*Problem to solve:* Exactly and only the lines from the first entry through the line with "рост и ускоряет" should be copied, both ends included, with no pictures.

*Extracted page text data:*
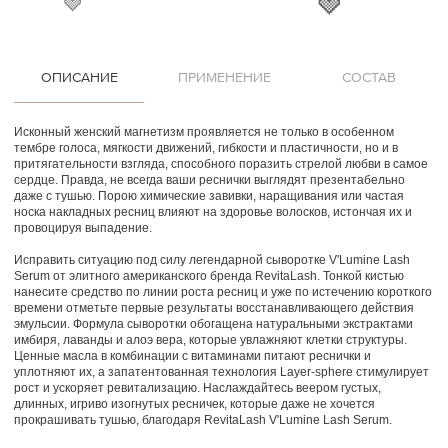
🍓
🍓
ОПИСАНИЕ
ПРИМЕНЕНИЕ
СОСТАВ
Исконный женский магнетизм проявляется не только в особенном
тембре голоса, мягкости движений, гибкости и пластичности, но и в
притягательности взгляда, способного поразить стрелой любви в самое
сердце. Правда, не всегда ваши реснички выглядят презентабельно
даже с тушью. Порою химические завивки, наращивания или частая
носка накладных ресниц влияют на здоровье волосков, истончая их и
провоцируя выпадение.
Исправить ситуацию под силу легендарной сыворотке V'Lumine Lash
Serum от элитного американского бренда RevitaLash. Тонкой кистью
нанесите средство по линии роста ресниц и уже по истечению короткого
времени отметьте первые результаты восстанавливающего действия
эмульсии. Формула сыворотки обогащена натуральными экстрактами
имбиря, лаванды и алоэ вера, которые увлажняют клетки структуры.
Ценные масла в комбинации с витаминами питают реснички и
уплотняют их, а запатентованная технология Layer-sphere стимулирует
рост и ускоряет ревитализацию. Наслаждайтесь веером густых,
длинных, игриво изогнутых ресничек, которые даже не хочется
прокрашивать тушью, благодаря RevitaLash V'Lumine Lash Serum.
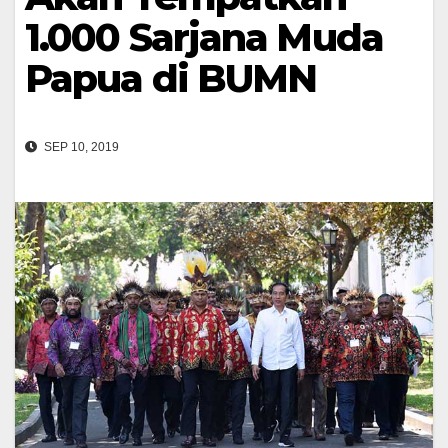
1.000 Sarjana Muda
Papua di BUMN
SEP 10, 2019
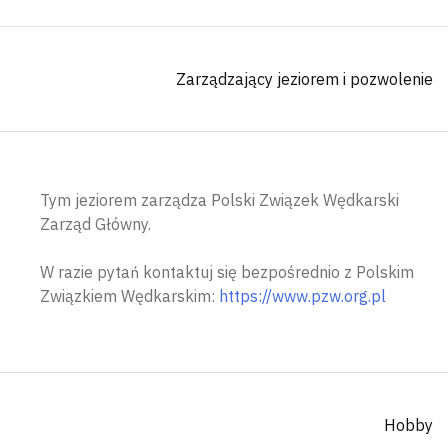
Zarządzający jeziorem i pozwolenie
Tym jeziorem zarządza Polski Związek Wędkarski
Zarząd Główny.
W razie pytań kontaktuj się bezpośrednio z Polskim
Związkiem Wędkarskim:
https://www.pzw.org.pl
Hobby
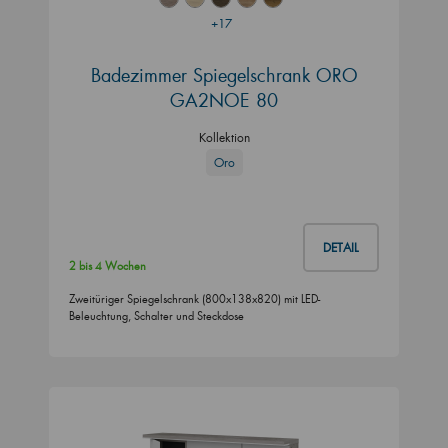
+17
Badezimmer Spiegelschrank ORO
GA2NOE 80
Kollektion
Oro
DETAIL
2 bis 4 Wochen
Zweitüriger Spiegelschrank (800x138x820) mit LED-
Beleuchtung, Schalter und Steckdose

*Completed exercise:*
🍓
🍓
ОПИСАНИЕ
ПРИМЕНЕНИЕ
СОСТАВ
Исконный женский магнетизм проявляется не только в особенном
тембре голоса, мягкости движений, гибкости и пластичности, но и в
притягательности взгляда, способного поразить стрелой любви в самое
сердце. Правда, не всегда ваши реснички выглядят презентабельно
даже с тушью. Порою химические завивки, наращивания или частая
носка накладных ресниц влияют на здоровье волосков, истончая их и
провоцируя выпадение.
Исправить ситуацию под силу легендарной сыворотке V'Lumine Lash
Serum от элитного американского бренда RevitaLash. Тонкой кистью
нанесите средство по линии роста ресниц и уже по истечению короткого
времени отметьте первые результаты восстанавливающего действия
эмульсии. Формула сыворотки обогащена натуральными экстрактами
имбиря, лаванды и алоэ вера, которые увлажняют клетки структуры.
Ценные масла в комбинации с витаминами питают реснички и
уплотняют их, а запатентованная технология Layer-sphere стимулирует
рост и ускоряет ревитализацию. Наслаждайтесь веером густых,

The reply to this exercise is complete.